___ MATERIAL TO PROCESS

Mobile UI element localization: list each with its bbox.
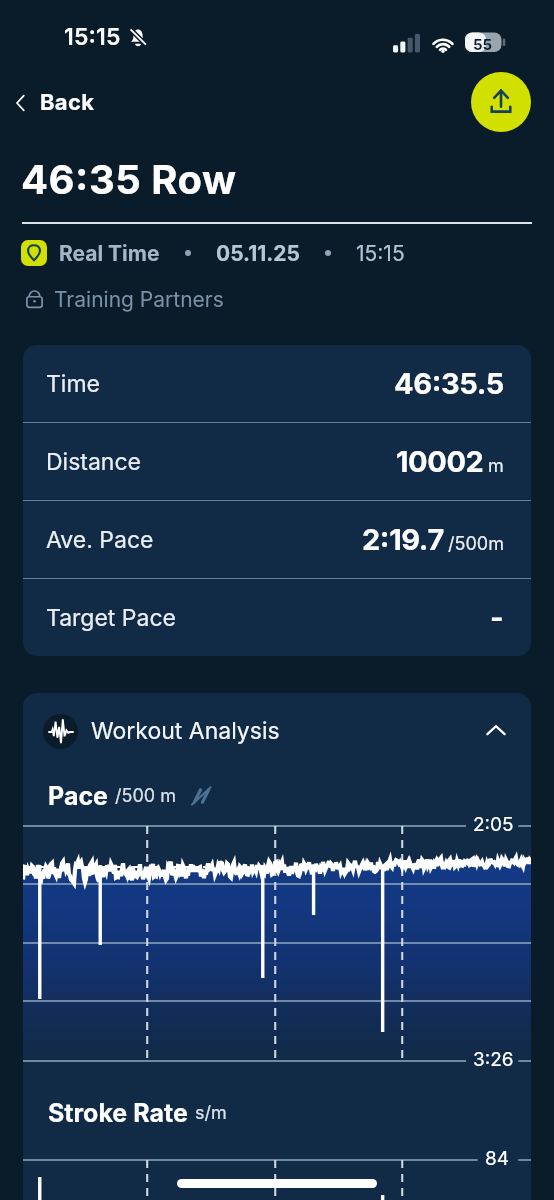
button[interactable]: Share workout	[471, 72, 531, 132]
button[interactable]: Back	[3, 81, 103, 124]
staticText: Pace	[48, 781, 108, 811]
staticText: 46:35 Row	[21, 155, 237, 203]
staticText: s/m	[195, 1102, 227, 1124]
staticText: Back	[40, 89, 95, 116]
staticText: /500 m	[115, 785, 176, 807]
staticText: Ave. Pace	[46, 526, 154, 554]
staticText: Distance	[46, 448, 141, 476]
staticText: Time	[46, 370, 100, 398]
button[interactable]: Distance	[23, 423, 531, 500]
button[interactable]: Collapse	[481, 716, 511, 746]
staticText: 15:15	[64, 23, 121, 51]
staticText: 10002	[396, 444, 484, 479]
staticText: 55	[473, 35, 493, 53]
button[interactable]: Time	[23, 345, 531, 422]
staticText: Workout Analysis	[91, 717, 280, 745]
button[interactable]: Target Pace	[23, 579, 531, 656]
staticText: 2:19.7	[362, 522, 444, 557]
staticText: /500m	[448, 533, 504, 555]
staticText: Real Time	[59, 241, 160, 266]
staticText: 05.11.25	[216, 241, 300, 266]
staticText: 3:26	[473, 1048, 514, 1071]
staticText: 15:15	[356, 241, 405, 266]
staticText: Target Pace	[46, 604, 177, 632]
staticText: Stroke Rate	[48, 1098, 188, 1128]
staticText: m	[488, 455, 504, 477]
staticText: 2:05	[473, 813, 514, 836]
staticText: 46:35.5	[394, 366, 504, 401]
staticText: Training Partners	[54, 287, 224, 312]
button[interactable]: Workout Analysis	[23, 693, 531, 769]
staticText: -	[490, 600, 504, 635]
staticText: 84	[485, 1147, 510, 1170]
button[interactable]: Ave. Pace	[23, 501, 531, 578]
button[interactable]: Training Partners	[23, 287, 224, 312]
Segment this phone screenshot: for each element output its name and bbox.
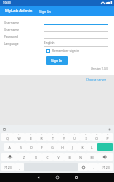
staticText: J — [72, 145, 73, 150]
staticText: N — [79, 155, 82, 160]
button[interactable]: 5 — [47, 133, 58, 141]
staticText: D — [30, 145, 33, 150]
button[interactable]: ?123 — [98, 163, 113, 171]
staticText: Username — [4, 21, 20, 25]
staticText: Version 1.0.0 — [91, 67, 108, 71]
staticText: S — [20, 145, 22, 150]
staticText: T — [52, 136, 54, 141]
button[interactable]: V — [53, 153, 64, 161]
button[interactable]: J — [67, 143, 77, 151]
staticText: F — [41, 145, 43, 150]
button[interactable]: Z — [18, 153, 30, 161]
button[interactable]: 8 — [80, 133, 91, 141]
button[interactable]: Username — [0, 26, 114, 33]
staticText: L — [91, 145, 93, 150]
staticText: Q — [6, 136, 9, 141]
button[interactable]: Keyboard settings — [108, 128, 111, 131]
staticText: 0 — [107, 133, 109, 136]
button[interactable]: N — [75, 153, 86, 161]
button[interactable]: Backspace — [97, 153, 113, 161]
staticText: Password — [4, 35, 18, 39]
button[interactable]: F — [37, 143, 47, 151]
staticText: . — [93, 165, 94, 170]
staticText: English — [44, 41, 55, 45]
button[interactable]: Recents — [72, 173, 81, 182]
button[interactable]: 1 — [1, 133, 13, 141]
button[interactable]: Enter — [97, 143, 113, 151]
staticText: MyLab Admin — [5, 8, 33, 14]
button[interactable]: Sign In — [38, 8, 52, 15]
staticText: Choose server — [86, 78, 107, 82]
button[interactable]: C — [42, 153, 53, 161]
button[interactable]: Back — [34, 173, 43, 182]
button[interactable]: Choose server — [85, 77, 108, 83]
staticText: 9 — [96, 133, 98, 136]
button[interactable]: Home — [53, 173, 62, 182]
button[interactable]: Sign In — [46, 56, 68, 65]
button[interactable]: H — [57, 143, 67, 151]
staticText: Y — [63, 136, 65, 141]
button[interactable]: 9 — [91, 133, 102, 141]
button[interactable]: 6 — [58, 133, 69, 141]
staticText: 7 — [74, 133, 76, 136]
staticText: , — [19, 165, 20, 170]
button[interactable]: M — [86, 153, 97, 161]
button[interactable]: S — [15, 143, 26, 151]
button[interactable]: L — [87, 143, 97, 151]
staticText: O — [95, 136, 98, 141]
button[interactable]: K — [77, 143, 87, 151]
button[interactable]: Language — [0, 40, 114, 47]
staticText: 8 — [85, 133, 87, 136]
button[interactable]: , — [15, 163, 24, 171]
staticText: B — [68, 155, 71, 160]
staticText: E — [30, 136, 32, 141]
staticText: I — [85, 136, 87, 141]
staticText: V — [57, 155, 60, 160]
staticText: P — [106, 136, 109, 141]
staticText: G — [51, 145, 54, 150]
staticText: 6 — [63, 133, 65, 136]
button[interactable]: Emoji — [78, 163, 88, 171]
button[interactable]: B — [64, 153, 75, 161]
staticText: 3 — [30, 133, 32, 136]
button[interactable]: Clipboard — [3, 128, 6, 131]
button[interactable]: X — [30, 153, 42, 161]
staticText: Sign In — [39, 9, 51, 14]
staticText: H — [61, 145, 64, 150]
button[interactable]: 4 — [36, 133, 47, 141]
staticText: ?123 — [4, 165, 12, 170]
button[interactable]: D — [26, 143, 37, 151]
button[interactable]: A — [4, 143, 15, 151]
button[interactable]: 3 — [25, 133, 36, 141]
staticText: ?123 — [102, 165, 110, 170]
button[interactable]: 7 — [69, 133, 80, 141]
staticText: U — [73, 136, 76, 141]
button[interactable]: Shift — [1, 153, 18, 161]
staticText: Sign In — [51, 58, 63, 63]
staticText: M — [90, 155, 94, 160]
button[interactable]: 2 — [13, 133, 25, 141]
button[interactable]: 0 — [102, 133, 113, 141]
staticText: R — [40, 136, 43, 141]
button[interactable]: Remember sign in — [46, 49, 108, 53]
staticText: K — [81, 145, 84, 150]
staticText: C — [46, 155, 49, 160]
staticText: W — [17, 136, 21, 141]
staticText: 1 — [7, 133, 9, 136]
staticText: 10:30 — [3, 1, 11, 5]
staticText: Username — [4, 28, 20, 32]
staticText: Language — [4, 42, 19, 46]
staticText: Remember sign in — [52, 49, 80, 53]
button[interactable]: G — [47, 143, 57, 151]
staticText: A — [8, 145, 11, 150]
staticText: 4 — [41, 133, 43, 136]
button[interactable]: Username — [0, 19, 114, 26]
staticText: 5 — [52, 133, 54, 136]
staticText: 2 — [18, 133, 20, 136]
staticText: X — [35, 155, 37, 160]
button[interactable]: Password — [0, 33, 114, 40]
staticText: Z — [23, 155, 25, 160]
button[interactable]: ?123 — [1, 163, 15, 171]
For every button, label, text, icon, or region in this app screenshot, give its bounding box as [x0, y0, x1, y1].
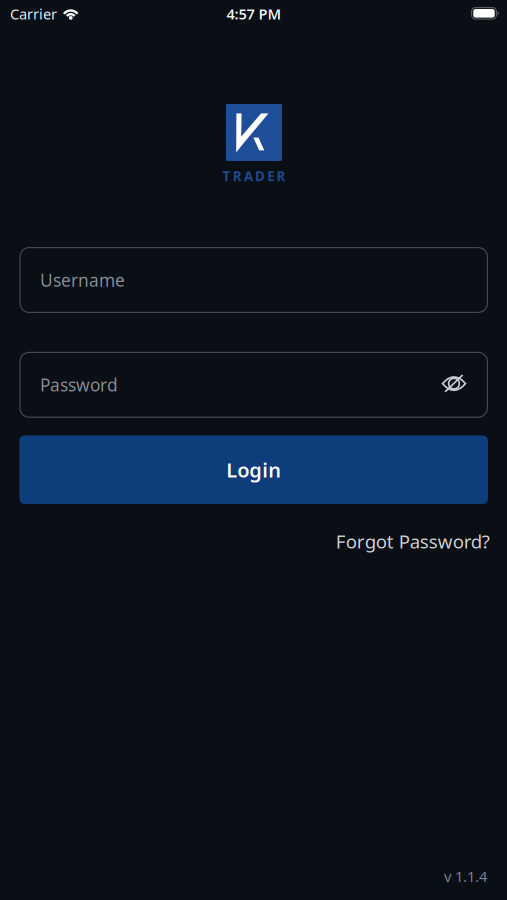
staticText: Password [40, 373, 118, 396]
staticText: R [276, 167, 286, 185]
staticText: Username [40, 268, 125, 292]
staticText: T [222, 167, 230, 185]
button[interactable]: Username [19, 247, 488, 313]
staticText: R [233, 167, 242, 185]
staticText: A [244, 167, 253, 185]
button[interactable]: Password [19, 352, 488, 418]
button[interactable]: Login [19, 435, 488, 504]
staticText: E [267, 167, 274, 185]
staticText: Login [226, 456, 281, 483]
staticText: Carrier [10, 4, 57, 24]
staticText: 4:57 PM [226, 4, 282, 24]
button[interactable] [440, 372, 468, 396]
staticText: Forgot Password? [336, 529, 490, 554]
staticText: D [255, 167, 265, 185]
staticText: v 1.1.4 [444, 867, 487, 886]
button[interactable]: Forgot Password? [336, 529, 490, 554]
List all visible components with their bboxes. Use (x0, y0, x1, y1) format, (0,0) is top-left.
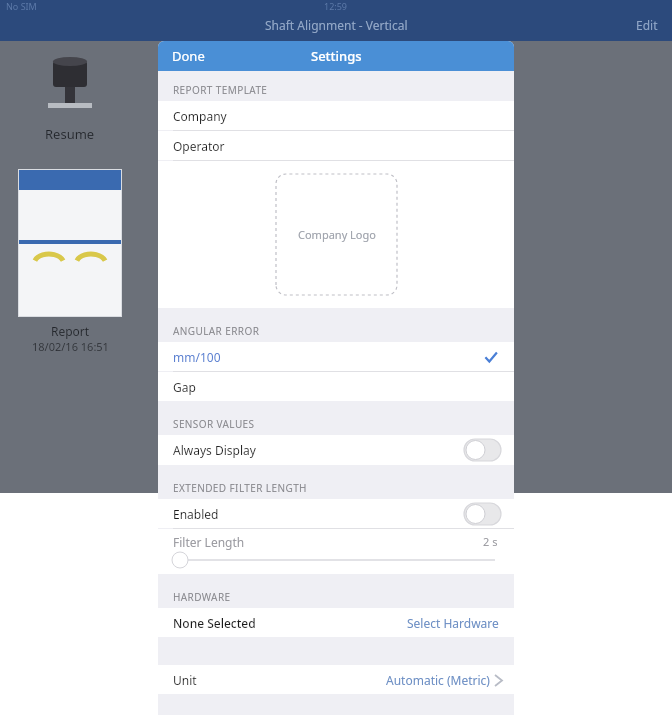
staticText: Filter Length (173, 534, 245, 550)
staticText: No SIM (6, 0, 37, 12)
staticText: HARDWARE (173, 590, 231, 604)
staticText: Shaft Alignment - Vertical (265, 17, 408, 33)
button[interactable]: Always Display (158, 435, 514, 465)
staticText: Enabled (173, 506, 219, 522)
staticText: mm/100 (173, 349, 221, 365)
staticText: ANGULAR ERROR (173, 324, 260, 338)
button[interactable]: Done (158, 42, 219, 70)
button[interactable]: Add company logo (276, 174, 397, 295)
button[interactable]: Unit (158, 665, 514, 694)
staticText: EXTENDED FILTER LENGTH (173, 481, 307, 495)
button[interactable]: Gap (158, 372, 514, 401)
staticText: 2 s (483, 534, 498, 549)
staticText: Edit (636, 17, 658, 33)
staticText: Operator (173, 138, 225, 154)
staticText: None Selected (173, 615, 256, 631)
staticText: Unit (173, 672, 197, 688)
staticText: Done (172, 47, 205, 65)
button[interactable]: mm/100 (158, 342, 514, 371)
button[interactable]: Resume (41, 121, 99, 147)
staticText: Company (173, 108, 227, 124)
button[interactable]: Enabled (158, 499, 514, 528)
staticText: REPORT TEMPLATE (173, 83, 268, 97)
button[interactable]: Company (158, 101, 514, 130)
button[interactable]: Edit (622, 11, 672, 39)
staticText: 18/02/16 16:51 (32, 339, 109, 354)
staticText: Always Display (173, 442, 256, 458)
button[interactable] (18, 169, 122, 317)
staticText: Resume (45, 125, 95, 143)
button[interactable]: Filter length slider (171, 552, 501, 568)
staticText: Select Hardware (407, 615, 499, 631)
staticText: Company Logo (298, 227, 376, 242)
button[interactable]: Operator (158, 131, 514, 160)
staticText: Report (51, 323, 90, 339)
staticText: SENSOR VALUES (173, 417, 255, 431)
staticText: Gap (173, 379, 196, 395)
staticText: Automatic (Metric) (386, 672, 490, 688)
button[interactable]: None Selected (158, 608, 514, 637)
staticText: Settings (311, 47, 362, 65)
staticText: 12:59 (324, 0, 348, 12)
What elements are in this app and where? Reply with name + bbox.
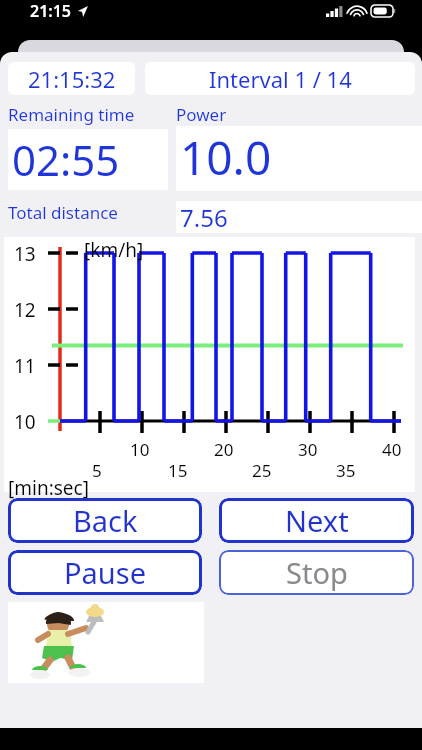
staticText: Remaining time bbox=[8, 103, 135, 126]
staticText: 10 bbox=[14, 409, 36, 435]
staticText: 10 bbox=[130, 438, 150, 461]
staticText: Power bbox=[176, 103, 227, 126]
staticText: 10.0 bbox=[180, 126, 272, 189]
staticText: 30 bbox=[298, 438, 318, 461]
staticText: Next bbox=[285, 501, 349, 540]
staticText: 25 bbox=[252, 459, 272, 482]
staticText: Stop bbox=[286, 553, 348, 592]
button[interactable]: Pause bbox=[8, 550, 202, 595]
button[interactable]: Stop bbox=[219, 550, 414, 595]
staticText: 35 bbox=[336, 459, 356, 482]
staticText: 21:15 bbox=[30, 0, 72, 22]
staticText: 21:15:32 bbox=[28, 64, 116, 94]
staticText: 5 bbox=[92, 459, 102, 482]
button[interactable]: 21:15:32 bbox=[8, 62, 135, 95]
staticText: 12 bbox=[14, 297, 36, 323]
staticText: [km/h] bbox=[84, 237, 144, 263]
button[interactable]: Interval 1 / 14 bbox=[145, 62, 415, 95]
staticText: 15 bbox=[168, 459, 188, 482]
staticText: 7.56 bbox=[180, 201, 228, 233]
button[interactable]: Next bbox=[219, 498, 414, 543]
staticText: 11 bbox=[14, 353, 36, 379]
staticText: 13 bbox=[14, 241, 36, 267]
staticText: [min:sec] bbox=[8, 475, 89, 501]
staticText: Back bbox=[73, 501, 138, 540]
staticText: Pause bbox=[64, 553, 146, 592]
staticText: 02:55 bbox=[12, 131, 120, 188]
staticText: Total distance bbox=[8, 201, 118, 224]
button[interactable]: Back bbox=[8, 498, 202, 543]
staticText: Interval 1 / 14 bbox=[209, 64, 352, 94]
staticText: 20 bbox=[214, 438, 234, 461]
staticText: 40 bbox=[382, 438, 402, 461]
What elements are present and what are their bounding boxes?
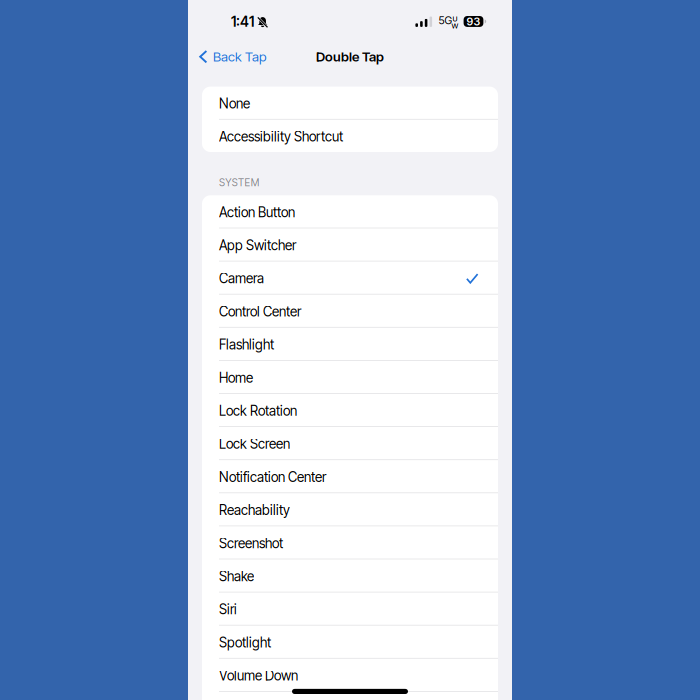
button[interactable]: None: [202, 87, 498, 119]
staticText: Spotlight: [219, 634, 271, 651]
button[interactable]: Flashlight: [202, 328, 498, 360]
button[interactable]: Accessibility Shortcut: [202, 120, 498, 152]
staticText: Shake: [219, 568, 254, 584]
staticText: SYSTEM: [219, 176, 260, 189]
staticText: Action Button: [219, 204, 295, 220]
button[interactable]: Notification Center: [202, 460, 498, 492]
staticText: Control Center: [219, 303, 301, 320]
button[interactable]: Volume Down: [202, 659, 498, 691]
button[interactable]: Lock Rotation: [202, 394, 498, 426]
button[interactable]: Back Tap: [188, 42, 274, 72]
staticText: App Switcher: [219, 237, 296, 254]
staticText: Lock Rotation: [219, 403, 297, 419]
staticText: Volume Down: [219, 668, 298, 684]
staticText: W: [452, 22, 458, 30]
button[interactable]: Control Center: [202, 295, 498, 327]
staticText: U: [452, 14, 458, 23]
button[interactable]: Home: [202, 361, 498, 393]
button[interactable]: Spotlight: [202, 626, 498, 658]
staticText: Siri: [219, 601, 237, 618]
staticText: 5G: [438, 14, 452, 27]
staticText: Double Tap: [316, 49, 384, 65]
button[interactable]: Volume Up: [202, 692, 498, 700]
button[interactable]: Shake: [202, 559, 498, 592]
staticText: Reachability: [219, 502, 290, 518]
button[interactable]: Siri: [202, 592, 498, 625]
staticText: Screenshot: [219, 535, 283, 551]
button[interactable]: Screenshot: [202, 526, 498, 559]
staticText: Back Tap: [213, 49, 266, 65]
button[interactable]: App Switcher: [202, 228, 498, 261]
staticText: Notification Center: [219, 469, 326, 485]
staticText: Home: [219, 370, 253, 386]
staticText: Lock Screen: [219, 436, 290, 452]
staticText: 93: [466, 15, 480, 28]
staticText: Accessibility Shortcut: [219, 128, 343, 145]
button[interactable]: Lock Screen: [202, 427, 498, 459]
staticText: Flashlight: [219, 336, 274, 353]
staticText: 1:41: [231, 13, 254, 30]
button[interactable]: Reachability: [202, 493, 498, 526]
staticText: Camera: [219, 270, 264, 287]
button[interactable]: Camera: [202, 262, 498, 294]
staticText: None: [219, 95, 250, 112]
button[interactable]: Action Button: [202, 195, 498, 228]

______

EXERCISE INSTRUCTIONS: Given the data above, which lines hold the string "Always"? Return them.

EXPECTED ANSWER:
button[interactable]: Always Display (158, 435, 514, 465)
staticText: Always Display (173, 442, 256, 458)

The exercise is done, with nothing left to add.